The authors do not, however, address the complex correlation between sexual violence and substance use and abuse: it is clear that substance use does not cause sexual violence, and in fact substance use and abuse may be indicative of trauma from sexual violence and other traumas associated with biphobia.
Recent research on the attitudes of college students towards bisexual and transgender people found that students who were afraid of ambiguity—who preferred to see things in black and white—were also more likely to express biphobia and transphobia. And queer theory supports this finding: Bisexuality doesn’t immediately answer the question of “who will this person be attracted to,” which may frustrate people used to making assumptions based on sexual orientation.
“People fear what they can’t wrap their heads around and the idea of being capable of being attracted to more than one type of person rejects everything we’ve been taught about how love, sex, attraction, and the human brain work,” Denarii Grace, a singer-songwriter, poet, and activist told me in an interview.

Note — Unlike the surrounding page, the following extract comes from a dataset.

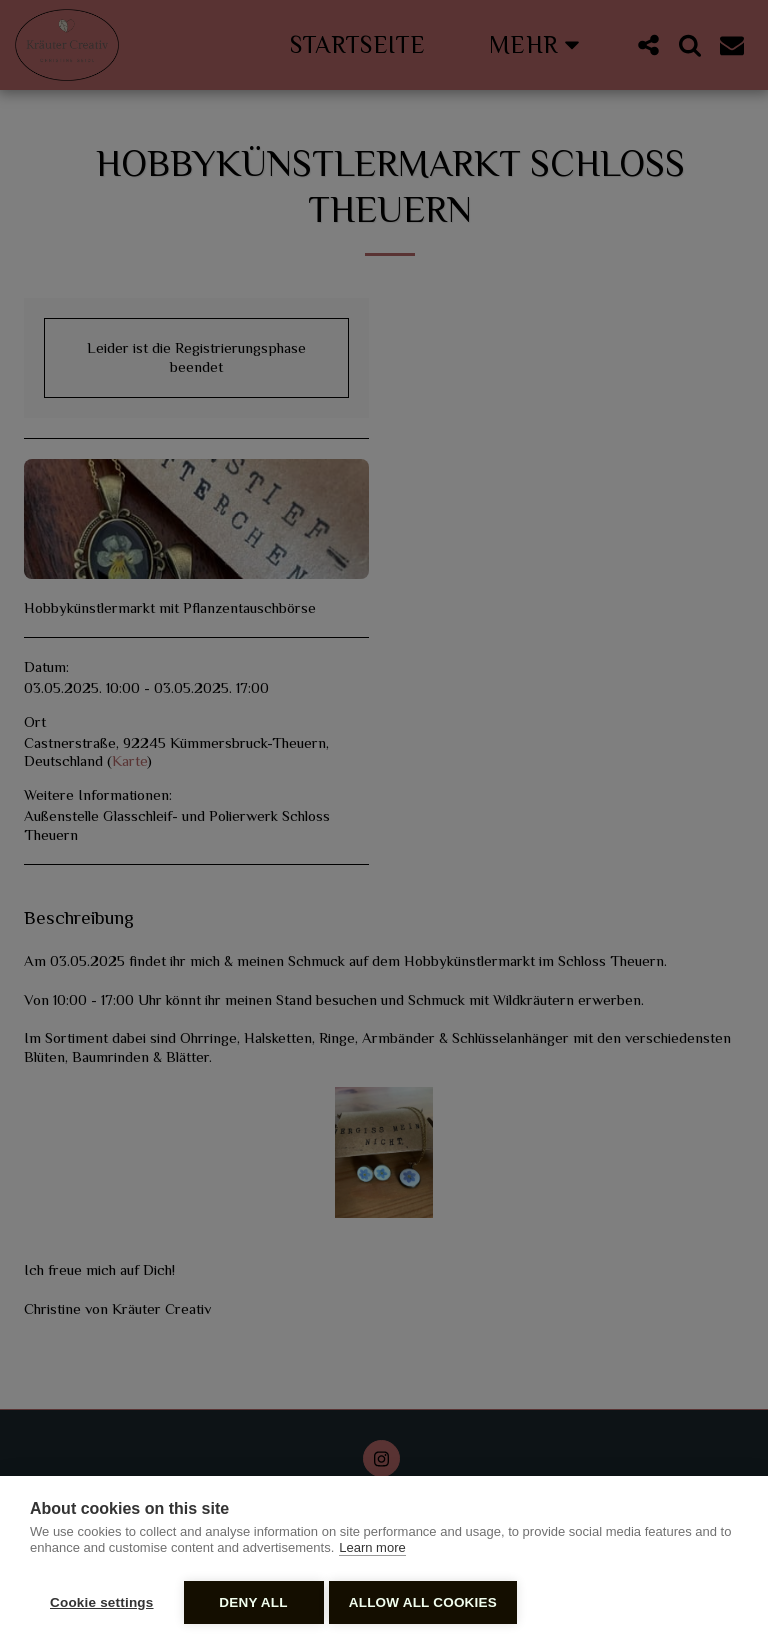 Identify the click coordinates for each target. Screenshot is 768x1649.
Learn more (372, 1552)
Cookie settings (102, 1602)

The author of the original Queerty article pinned his own biphobia to his jealousy over his date’s past partners: “I don’t see [bisexuality] as a layover on the way to straight (for women) or gay (for men), as I’ve heard some people describe it. The B in LGBTQ is as legitimate as any of the letters surrounding it. But if I’m being completely honest, a certain green-eyed monster was controlling my innermost thoughts. I hated myself even more for being swayed by the stereotype that bisexual people are sluttier than the rest of us because they have more options.”
In six sentences, the author hit several major stereotypes of bisexuality, common themes in the biphobia that bisexual people hear every day. The author closes with “I don’t know if I’ll ever be as comfortable with B as I am with G, but in this brave new LGBTQ world of sexual fluidity, maybe there’s still hope for me.”
But given the impacts of biphobia on bisexual people, it’s clear that it is we bisexual people who need hope.
UPDATE: This article has been updated to clarify when the term “biphobia” came into use.